German single-seat biplane fighter aircraft

The Heinkel He 51 was a German single-seat biplane fighter aircraft. A seaplane variant and a ground-attack version were also developed. It was a development of the earlier He 49.

==Design and development==
In 1931, Heinkel recruited the talented aircraft designers Walter and Siegfried Günter. Their first major design for Heinkel was the Heinkel He 49. While this was officially an advanced trainer, in fact it was a fighter.

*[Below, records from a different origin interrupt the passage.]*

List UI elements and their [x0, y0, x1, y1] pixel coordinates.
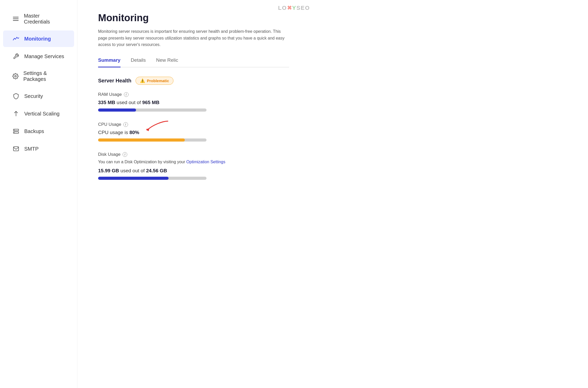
svg-point-3 — [15, 75, 16, 77]
sidebar-label-security: Security — [24, 93, 43, 99]
ram-info-icon[interactable]: i — [124, 92, 129, 97]
main-content: Monitoring Monitoring server resources i… — [77, 0, 310, 388]
sidebar-item-smtp[interactable]: SMTP — [3, 141, 74, 157]
server-health-header: Server Health ⚠️ Problematic — [98, 77, 289, 85]
page-description: Monitoring server resources is important… — [98, 28, 289, 48]
ram-usage-block: RAM Usage i 335 MB used out of 965 MB — [98, 92, 289, 112]
vertical-scaling-icon — [12, 110, 20, 117]
sidebar-item-manage-services[interactable]: Manage Services — [3, 48, 74, 65]
disk-progress-fill — [98, 177, 169, 180]
hamburger-icon — [12, 15, 19, 22]
sidebar-item-settings-packages[interactable]: Settings & Packages — [3, 66, 74, 87]
ram-label-text: RAM Usage — [98, 92, 122, 97]
disk-used: 15.99 GB — [98, 168, 119, 173]
ram-value: 335 MB used out of 965 MB — [98, 100, 289, 105]
smtp-icon — [12, 145, 20, 152]
sidebar-label-smtp: SMTP — [24, 146, 39, 152]
cpu-desc-prefix: CPU usage is — [98, 130, 129, 135]
sidebar-label-manage-services: Manage Services — [24, 53, 64, 59]
ram-used-label: used out of — [117, 100, 142, 105]
cpu-usage-block: CPU Usage i CPU usage is 80% — [98, 122, 289, 142]
sidebar-item-master-credentials[interactable]: Master Credentials — [3, 8, 74, 29]
optimization-settings-link[interactable]: Optimization Settings — [186, 160, 225, 164]
svg-rect-9 — [13, 147, 19, 151]
disk-label: Disk Usage i — [98, 152, 289, 157]
sidebar-label-monitoring: Monitoring — [24, 36, 51, 42]
sidebar-label-master-credentials: Master Credentials — [24, 13, 65, 25]
ram-total: 965 MB — [142, 100, 160, 105]
server-health-title: Server Health — [98, 78, 131, 84]
tab-summary[interactable]: Summary — [98, 57, 121, 67]
tab-details[interactable]: Details — [131, 57, 146, 67]
cpu-label-row: CPU Usage i — [98, 122, 289, 127]
tab-new-relic[interactable]: New Relic — [156, 57, 178, 67]
cpu-info-icon[interactable]: i — [123, 122, 128, 127]
sidebar-item-monitoring[interactable]: Monitoring — [3, 30, 74, 47]
disk-value: 15.99 GB used out of 24.56 GB — [98, 168, 289, 174]
svg-rect-1 — [13, 19, 19, 19]
disk-info-icon[interactable]: i — [123, 152, 127, 157]
cpu-value: CPU usage is 80% — [98, 130, 289, 135]
status-badge: ⚠️ Problematic — [136, 77, 173, 85]
cpu-label-text: CPU Usage — [98, 122, 121, 127]
disk-description: You can run a Disk Optimization by visit… — [98, 160, 289, 164]
disk-used-label: used out of — [121, 168, 146, 173]
tabs: Summary Details New Relic — [98, 57, 289, 67]
red-arrow-annotation — [145, 120, 173, 134]
ram-used: 335 MB — [98, 100, 115, 105]
disk-label-text: Disk Usage — [98, 152, 121, 157]
sidebar-label-vertical-scaling: Vertical Scaling — [24, 111, 60, 117]
svg-rect-0 — [13, 17, 19, 18]
ram-label: RAM Usage i — [98, 92, 289, 97]
sidebar-label-backups: Backups — [24, 128, 44, 134]
settings-icon — [12, 73, 19, 80]
sidebar-item-vertical-scaling[interactable]: Vertical Scaling — [3, 105, 74, 122]
sidebar-item-security[interactable]: Security — [3, 88, 74, 104]
cpu-percent: 80% — [129, 130, 139, 135]
warning-triangle-icon: ⚠️ — [140, 78, 145, 83]
manage-services-icon — [12, 53, 20, 60]
svg-marker-10 — [146, 128, 149, 131]
page-title: Monitoring — [98, 12, 289, 24]
disk-total: 24.56 GB — [146, 168, 167, 173]
monitoring-icon — [12, 35, 20, 42]
svg-rect-2 — [13, 20, 19, 21]
ram-progress-fill — [98, 108, 136, 112]
status-text: Problematic — [147, 79, 169, 83]
sidebar: Master Credentials Monitoring Manage Ser… — [0, 0, 77, 388]
ram-progress-bar — [98, 108, 206, 112]
disk-desc-prefix: You can run a Disk Optimization by visit… — [98, 160, 186, 164]
sidebar-label-settings-packages: Settings & Packages — [23, 70, 65, 82]
cpu-progress-bar — [98, 138, 206, 142]
backups-icon — [12, 128, 20, 135]
disk-usage-block: Disk Usage i You can run a Disk Optimiza… — [98, 152, 289, 180]
sidebar-item-backups[interactable]: Backups — [3, 123, 74, 139]
cpu-progress-fill — [98, 138, 185, 142]
security-icon — [12, 92, 20, 100]
disk-progress-bar — [98, 177, 206, 180]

The type was ordered into production for the still secret Luftwaffe as the He 51, with the first pre-production aircraft flying in May 1933. Deliveries started in July of the next year.

The He 51 was a conventional single-bay biplane, with all-metal construction and fabric covering. It was powered by a glycol-cooled BMW VI engine, with an armament of two 7.92 mm machine guns mounted above the engine.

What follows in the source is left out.